*** Block opens ***

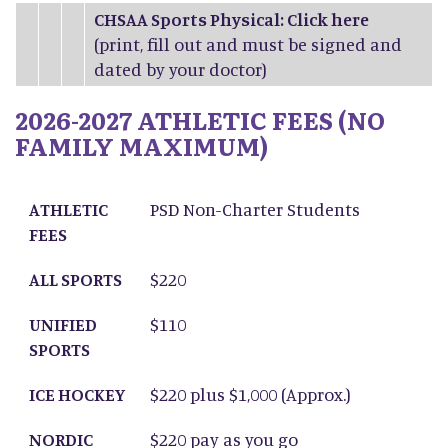
CHSAA Sports Physical: Click
here
(print, fill out and must be signed and
dated by your doctor)
2026-2027 ATHLETIC FEES (NO
FAMILY MAXIMUM)
ATHLETIC FEES
ALL SPORTS
UNIFIED SPORTS
ICE HOCKEY
NORDIC SKIING
ATHLETIC
PSD Non-Charter Students
FEES
ALL SPORTS
$220
UNIFIED
$110
SPORTS
ICE HOCKEY
$220 plus $1,000 (Approx.)
NORDIC
$220 pay as you go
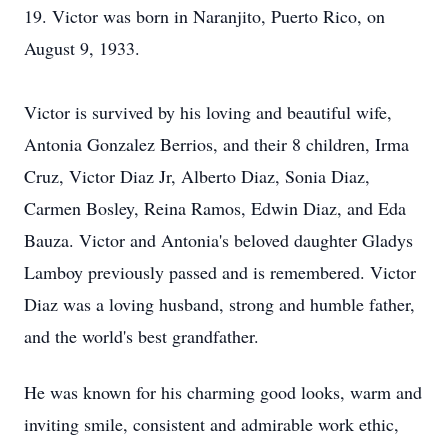
19. Victor was born in Naranjito, Puerto Rico, on
August 9, 1933.
Victor is survived by his loving and beautiful wife,
Antonia Gonzalez Berrios, and their 8 children, Irma
Cruz, Victor Diaz Jr, Alberto Diaz, Sonia Diaz,
Carmen Bosley, Reina Ramos, Edwin Diaz, and Eda
Bauza. Victor and Antonia's beloved daughter Gladys
Lamboy previously passed and is remembered. Victor
Diaz was a loving husband, strong and humble father,
and the world's best grandfather.
He was known for his charming good looks, warm and
inviting smile, consistent and admirable work ethic,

*** Block closes ***

- **TASK STATEMENT**
All that is wanted is an exact copy of the lines from the line holding "Bauza. Victor and" through the end of the material above, including both.

- **EXERCISE RESULT**
Bauza. Victor and Antonia's beloved daughter Gladys
Lamboy previously passed and is remembered. Victor
Diaz was a loving husband, strong and humble father,
and the world's best grandfather.
He was known for his charming good looks, warm and
inviting smile, consistent and admirable work ethic,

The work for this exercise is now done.